Sitting in the Doctor’s office, just graduating college, and starting my “adult” life. My Granny, ironically, was sitting next to me, where she always was any time I ever needed her. She casually asked me, “Steph, do you think I am showing signs?” Trying to act like I didn’t know exactly what she was referring to, but my heart I knew. I replied in a questionable manner, “Do I see what sign?” Pausing for several seconds, she never looked over at me, and said “Alzheimer’s?”
My stomach began to ache, and I began to formulate some compassionate answer, as I knew what she wanted to hear. My mind racing with many instances. I began to put them all together, because I already knew. However,this moment put them all in one big poster-sized billboard. So, do I tell her or do I hold it in? I broke the silence, never looking over at her. “Well, Granny, do I think you are showing signs? Yes.” She turned and looked at me with determined conviction, “Well, if I do, I don’t want to know about it.”
Silence.
She then asked what made me think she had “it”.
Where did I start? So, I started with the most recent knowing she was in denial. No example would convince her otherwise, as I was halted with explanatory excuses. If we were going to stop or prevent “it”, something had to be done now.

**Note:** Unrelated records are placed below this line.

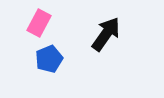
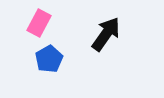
blue pentagon: rotated 8 degrees counterclockwise
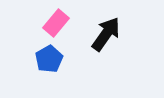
pink rectangle: moved 17 px right; rotated 12 degrees clockwise
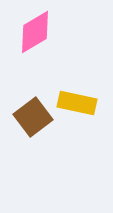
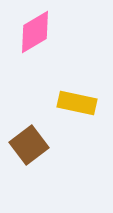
brown square: moved 4 px left, 28 px down
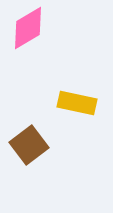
pink diamond: moved 7 px left, 4 px up
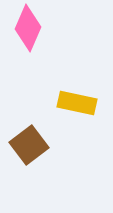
pink diamond: rotated 36 degrees counterclockwise
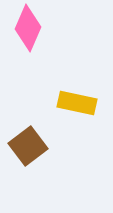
brown square: moved 1 px left, 1 px down
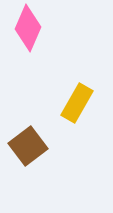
yellow rectangle: rotated 72 degrees counterclockwise
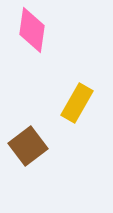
pink diamond: moved 4 px right, 2 px down; rotated 15 degrees counterclockwise
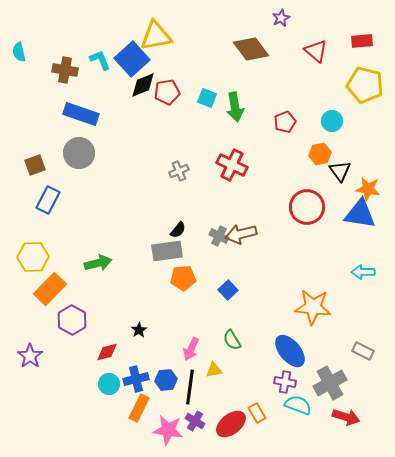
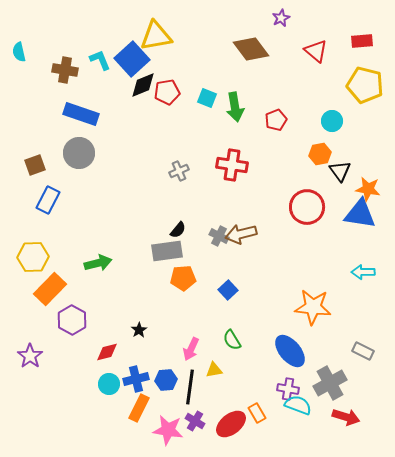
red pentagon at (285, 122): moved 9 px left, 2 px up
red cross at (232, 165): rotated 16 degrees counterclockwise
purple cross at (285, 382): moved 3 px right, 7 px down
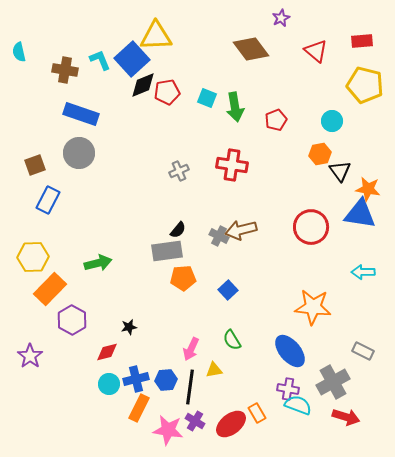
yellow triangle at (156, 36): rotated 8 degrees clockwise
red circle at (307, 207): moved 4 px right, 20 px down
brown arrow at (241, 234): moved 4 px up
black star at (139, 330): moved 10 px left, 3 px up; rotated 21 degrees clockwise
gray cross at (330, 383): moved 3 px right, 1 px up
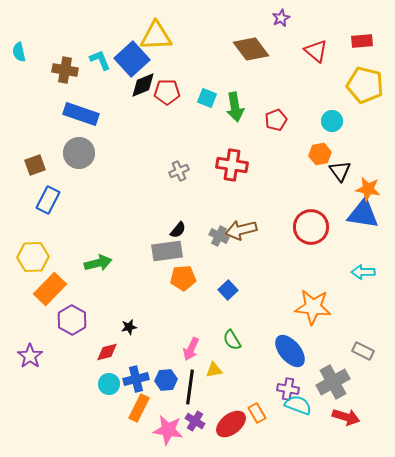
red pentagon at (167, 92): rotated 10 degrees clockwise
blue triangle at (360, 214): moved 3 px right
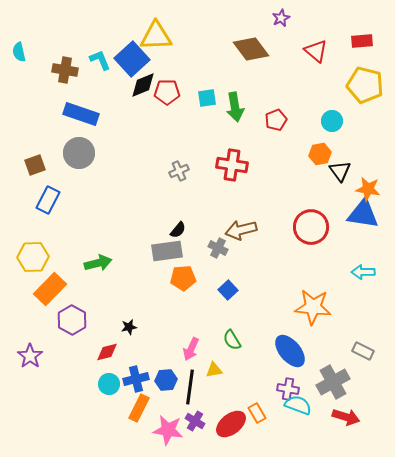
cyan square at (207, 98): rotated 30 degrees counterclockwise
gray cross at (219, 236): moved 1 px left, 12 px down
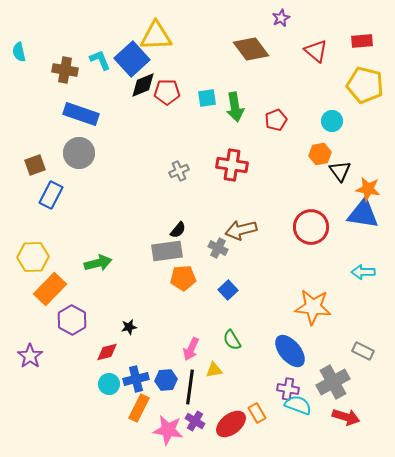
blue rectangle at (48, 200): moved 3 px right, 5 px up
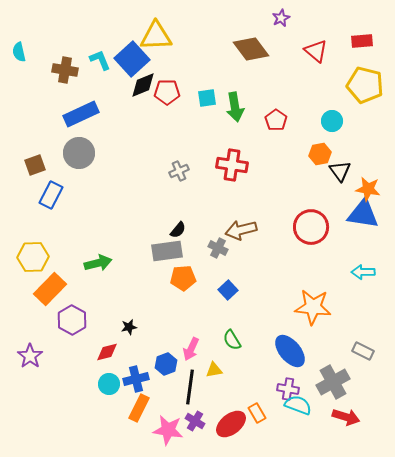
blue rectangle at (81, 114): rotated 44 degrees counterclockwise
red pentagon at (276, 120): rotated 15 degrees counterclockwise
blue hexagon at (166, 380): moved 16 px up; rotated 15 degrees counterclockwise
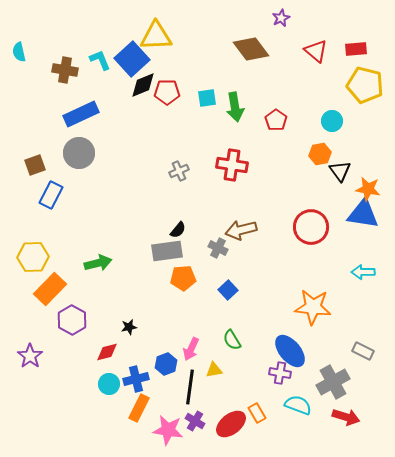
red rectangle at (362, 41): moved 6 px left, 8 px down
purple cross at (288, 389): moved 8 px left, 16 px up
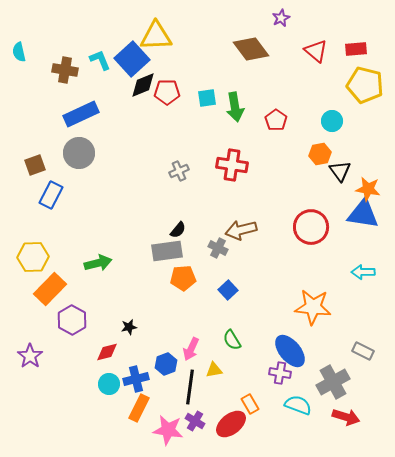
orange rectangle at (257, 413): moved 7 px left, 9 px up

So, I said “Granny, I love you. I am concerned to what I think you might have. I just want you to go get it checked out. Maybe they can give you something to slow or even prevent “it”, even if it nothing more than aging.” She looked at me with the same stern and determined conviction, and said, “If I have it, I don’t want to know about it.”
Well, my vivacious bestfriend is sitting in a nursing facility today in "it's" final stages. She kept moving forward with deep conviction.“If I have it, I don’t want to know about it.” I guess maybe that was the best way for her.